The amount of vitamin D you need per day depends on your age. The average daily amounts of vitamin D are listed below in micrograms (mcg) and in international units (IU):

Life Stage Recommended Amount
Babies up to 12 months of age 10 mcg (400 IU)
Children 1-13 years old 15 mcg (600 IU)
Teens 14-18 years old 15 mcg (600 IU)
Adults 19-70 years old 15 mcg (600 IU)
Adults over 71 years of age 20 mcg (800 IU)
Pregnant and lactating women 15 mcg (600 IU)

What foods are a source of vitamin D?
Very few foods contain this vitamin naturally. Foods fortified with added vitamin D provide most of this vitamin in the diets of people in the United States.

Fatty fish, such as salmon, tuna, and mackerel are among the best sources of vitamin D.
Beef liver, cheese, and egg yolk contain smaller amounts.
Mushrooms provide a certain amount of vitamin D. In certain types of mushrooms now on sale, the vitamin D content is increased by exposing them to ultraviolet light.
Almost the entire milk supply in the United States is fortified with 400 IU of vitamin D per liter, as well as many plant-based alternatives, such as soy milk, almond milk, and oat milk. However, foods made with milk, such as cheese and ice cream, are generally not fortified.
Also, certain breakfast cereals and some brands of orange juices, yogurts, margarine, and soy-based beverages contain added vitamin D. Always check labels.

Does vitamin D provide sunlight?
The skin produces vitamin D when exposed to direct sunlight. Most people meet at least part of their vitamin D requirement in this way. Skin exposed to sunlight indoors, through a window, does not produce vitamin D. On cloudy days, shade and dark-colored skin also reduce the amount of vitamin D the skin produces.

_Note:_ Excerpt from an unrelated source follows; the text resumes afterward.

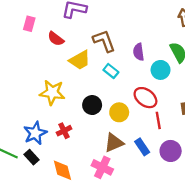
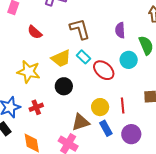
red semicircle: (56, 39) -> (35, 32), moved
purple semicircle: (139, 52) -> (120, 30), moved
yellow trapezoid: (80, 60) -> (61, 59), moved
red ellipse: (145, 98) -> (104, 70), moved
yellow circle: (119, 112) -> (100, 107), moved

However, despite the importance of the sun for the synthesis of vitamin D, it is prudent to limit skin exposure to sunlight to reduce the risk of skin cancer. If you are exposed to the sun for only a few minutes, wear protective clothing and a sunscreen with a sun protection factor (SPF) of at least 8. Sunbeds also allow the skin to produce vitamin D, although they present similar risks of skin cancer.

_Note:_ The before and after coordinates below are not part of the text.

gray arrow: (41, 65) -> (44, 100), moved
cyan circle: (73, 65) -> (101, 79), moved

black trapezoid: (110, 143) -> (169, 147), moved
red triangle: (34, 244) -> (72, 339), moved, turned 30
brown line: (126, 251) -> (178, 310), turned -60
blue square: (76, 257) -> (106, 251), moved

Those who avoid the sun or cover their bodies with sunscreen or clothing should include rich sources of vitamin D in their diet or take a supplement. Recommended vitamin D intakes are determined on the assumption of poor sun exposure.

What types of vitamin D dietary supplements are there?
Vitamin D is found in supplements (and fortified foods) in two different forms: D2 (ergocalciferol) and D3 (cholecalciferol). Both increase the concentration of vitamin D in the blood.